CT-Based Visual Grading System Predicts Deaths from Emphysema
Routine use of classification system could identify high-risk individuals for preventive interventions.
Emphysema is a smoking-related lung disease that causes progressive damage of the air sacs, frequently resulting in shortness of breath and chronic cough. Computed tomography (CT) has been extensively validated as a tool for assessing the presence, pattern and severity of emphysema. In 2015, a visual classification system for grading the severity of emphysema based on CT images was proposed by the Fleischner Society -- an international, multidisciplinary medical society for thoracic radiology, dedicated to the diagnosis and treatment of diseases of the chest.
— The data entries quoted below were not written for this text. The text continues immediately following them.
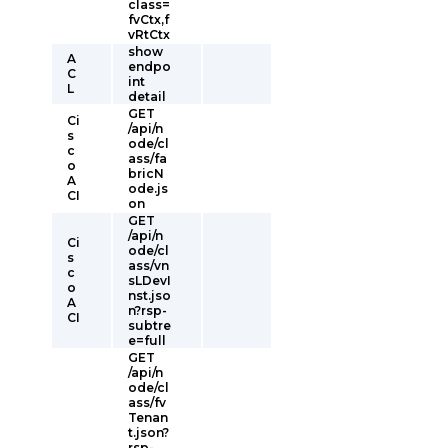
class=
fvCtx,f
vRtCtx
show
A
endpo
C
int
L
detail
GET
Ci
/api/n
s
ode/cl
c
ass/fa
o
bricN
A
ode.js
CI
on
GET
/api/n
Ci
ode/cl
s
ass/vn
c
sLDevI
o
nst.jso
A
n?rsp-
CI
subtre
e=full
GET
/api/n
ode/cl
ass/fv
Tenan
t.json?
rsp-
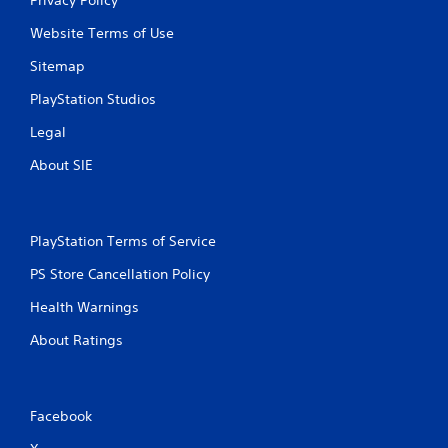
Website Terms of Use
Sitemap
PlayStation Studios
Legal
About SIE
PlayStation Terms of Service
PS Store Cancellation Policy
Health Warnings
About Ratings
Facebook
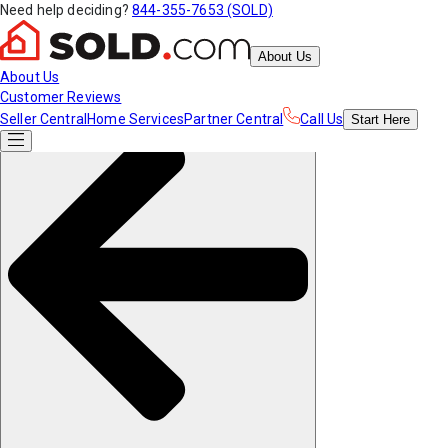
Need help deciding?
844-355-7653 (SOLD)
About Us
About Us
Customer Reviews
Seller Central
Home Services
Partner Central
Call Us
Start
Here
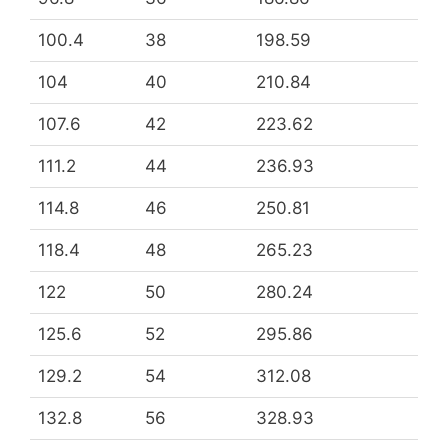
100.4
38
198.59
104
40
210.84
107.6
42
223.62
111.2
44
236.93
114.8
46
250.81
118.4
48
265.23
122
50
280.24
125.6
52
295.86
129.2
54
312.08
132.8
56
328.93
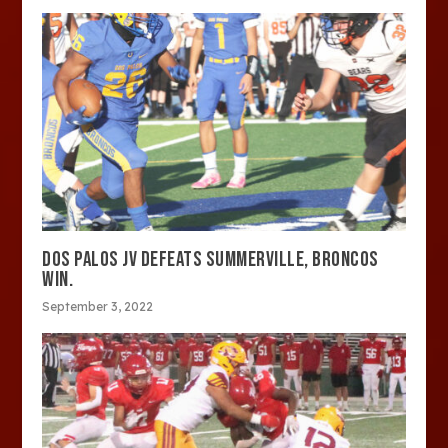
DOS PALOS JV DEFEATS SUMMERVILLE, BRONCOS
WIN.
September 3, 2022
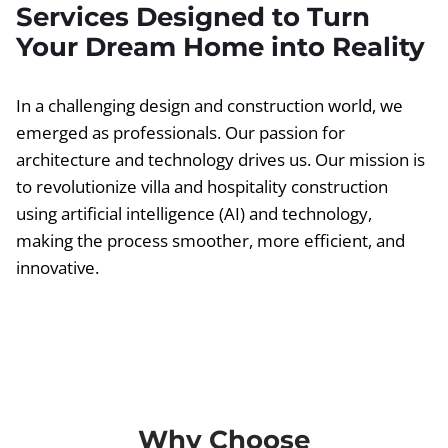
Services Designed to Turn
Your Dream Home into Reality
In a challenging design and construction world, we
emerged as professionals. Our passion for
architecture and technology drives us. Our mission is
to revolutionize villa and hospitality construction
using artificial intelligence (AI) and technology,
making the process smoother, more efficient, and
innovative.
Why Choose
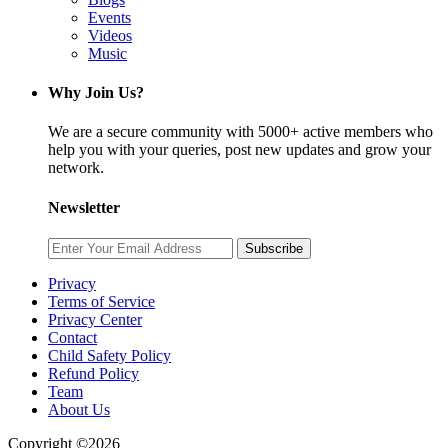
Events
Videos
Music
Why Join Us?
We are a secure community with 5000+ active members who
help you with your queries, post new updates and grow your
network.
Newsletter
Subscribe
Privacy
Terms of Service
Privacy Center
Contact
Child Safety Policy
Refund Policy
Team
About Us
Copyright ©2026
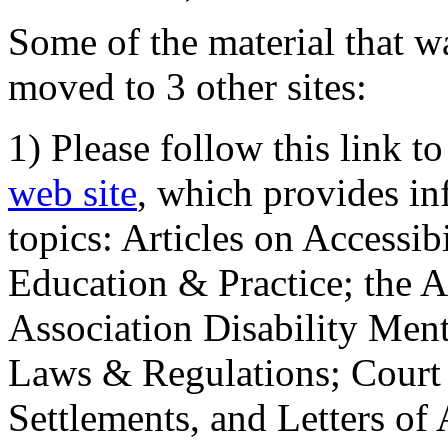
Some of the material that wa
moved to 3 other sites:
1) Please follow this link t
web site
, which provides in
topics: Articles on Accessi
Education & Practice; the 
Association Disability Ment
Laws & Regulations; Court 
Settlements, and Letters of 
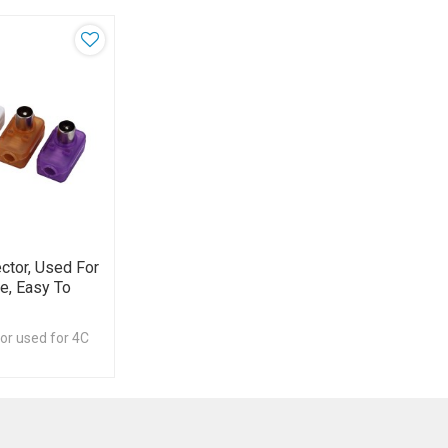
ctor, Used For
e, Easy To
or used for 4C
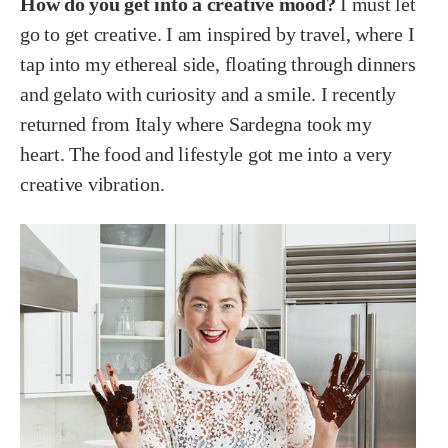
How do you get into a creative mood?
I must let
go to get creative. I am inspired by travel, where I
tap into my ethereal side, floating through dinners
and gelato with curiosity and a smile. I recently
returned from Italy where Sardegna took my
heart. The food and lifestyle got me into a very
creative vibration.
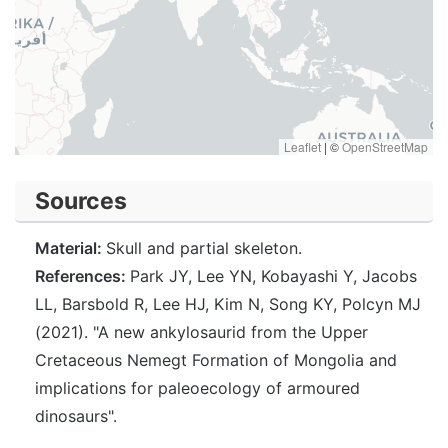
Leaflet
|
©
OpenStreetMap
Sources
Material:
Skull and partial skeleton.
References:
Park JY, Lee YN, Kobayashi Y, Jacobs
LL, Barsbold R, Lee HJ, Kim N, Song KY, Polcyn MJ
(2021). "A new ankylosaurid from the Upper
Cretaceous Nemegt Formation of Mongolia and
implications for paleoecology of armoured
dinosaurs".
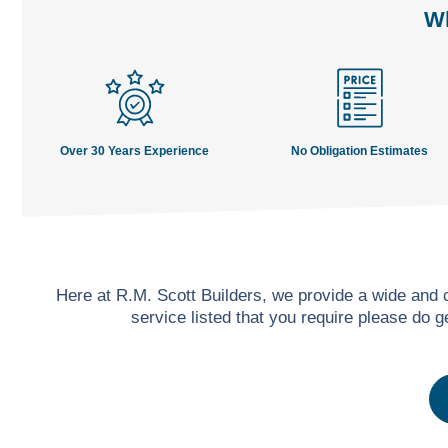
Wh
Over 30 Years Experience
No Obligation Estimates
Here at R.M. Scott Builders, we provide a wide and
service listed that you require please do 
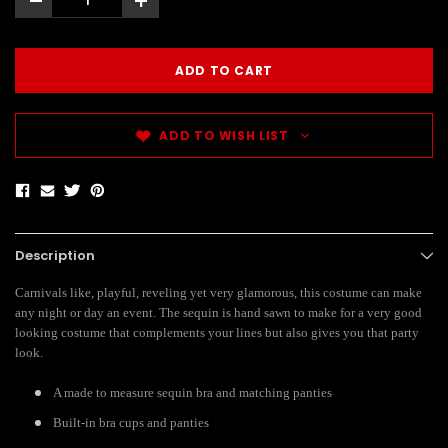
-
+
ADD TO WISH LIST
Description
Carnivals like, playful, reveling yet very glamorous, this costume can make
any night or day an event. The sequin is hand sawn to make for a very good
looking costume that complements your lines but also gives you that party
look.
A made to measure sequin bra and matching panties
Built-in bra cups and panties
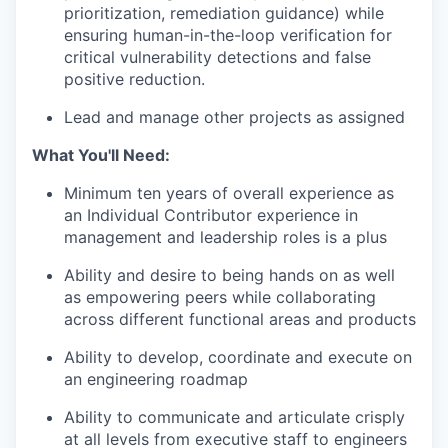
prioritization, remediation guidance) while
ensuring human-in-the-loop verification for
critical vulnerability detections and false
positive reduction.
Lead and manage other projects as assigned
What You'll Need:
Minimum ten years of overall experience as
an Individual Contributor experience in
management and leadership roles is a plus
Ability and desire to being hands on as well
as empowering peers while collaborating
across different functional areas and products
Ability to develop, coordinate and execute on
an engineering roadmap
Ability to communicate and articulate crisply
at all levels from executive staff to engineers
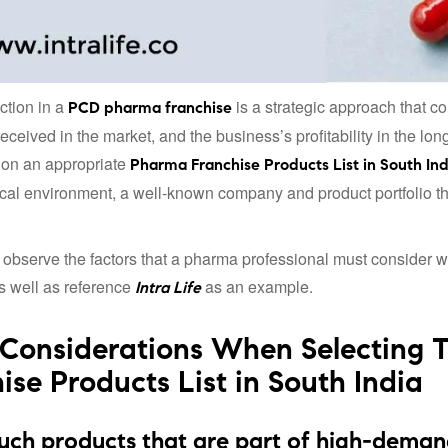
ction in a
is a strategic approach that con
PCD pharma franchise
received in the market, and the business’s profitability in the l
 on an appropriate
Pharma Franchise Products List in South Ind
al environment, a well-known company and product portfolio tha
 observe the factors that a pharma professional must consider 
as well as reference
as an example.
Intra Life
Considerations When Selecting 
ise Products List in South India
uch products that are part of high-deman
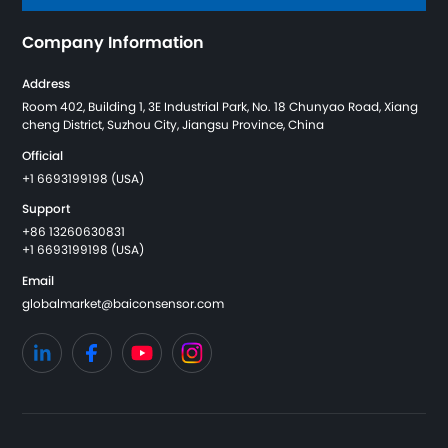
Company Information
Address
Room 402, Building 1, 3E Industrial Park, No. 18 Chunyao Road, Xiang
cheng District, Suzhou City, Jiangsu Province, China
Official
+1 6693199198 (USA)
Support
+86 13260630831
+1 6693199198 (USA)
Email
globalmarket@baiconsensor.com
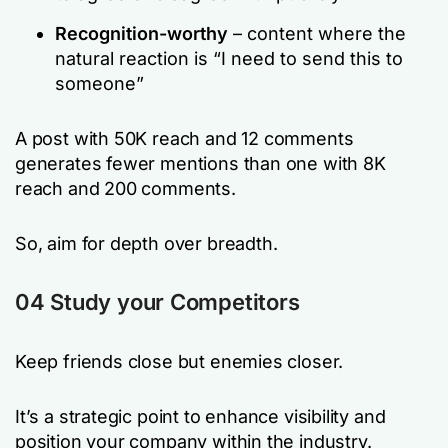
Recognition-worthy
– content where the
natural reaction is
“I need to send this to
someone”
A post with 50K reach and 12 comments
generates fewer mentions than one with 8K
reach and 200 comments.
So, aim for depth over breadth.
04 Study your Competitors
Keep friends close but enemies closer.
It’s a strategic point to enhance visibility and
position your company within the industry.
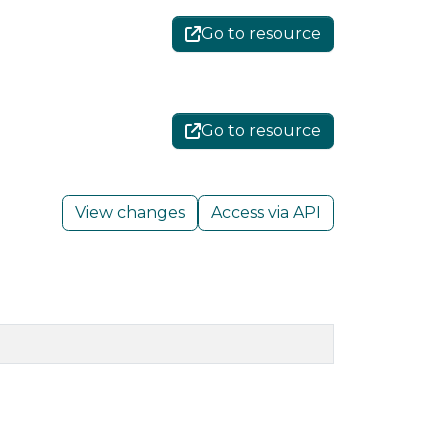
Go to resource
Go to resource
View changes
Access via API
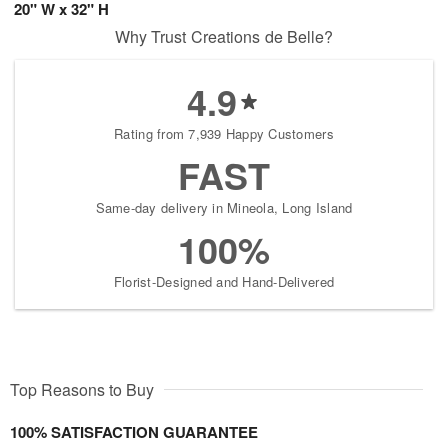
20" W x 32" H
Why Trust Creations de Belle?
4.9
Rating from 7,939 Happy Customers
FAST
Same-day delivery in Mineola, Long Island
100%
Florist-Designed and Hand-Delivered
Top Reasons to Buy
100% SATISFACTION GUARANTEE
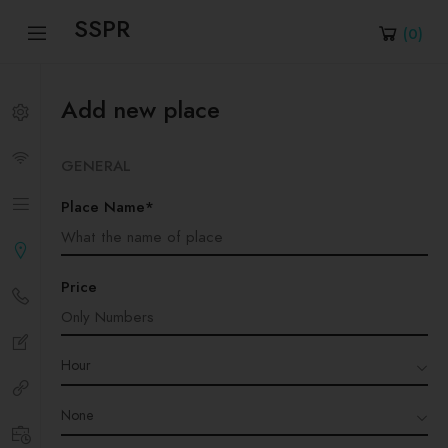
SSPR
(
0
)
Add new place
GENERAL
Place Name*
Price
Hour
None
In a study published May 15 in the journal Radiology, researchers set out to determine whether the Fleischner Society classification system might provide a simple way to assess mortality risk among cigarette smokers. In the study, trained research analysts used the visual classification system to evaluate chest CT scans from 3,171 current and former cigarette smokers. Five hundred nineteen of the study participants died over an average follow-up period of more than seven years. Compared with subjects who did not have visible signs of emphysema, mortality was greater in those with any grade of emphysema beyond trace.
According to the authors, this is the first analysis of the relationship between visually assessed emphysema patterns and mortality. In the future, applying the Fleischner Society classification system to routine clinical radiology readings could identify individuals at higher risk of death, potentially leading to preventive interventions, including smoking cessation and other risk-factor modifications.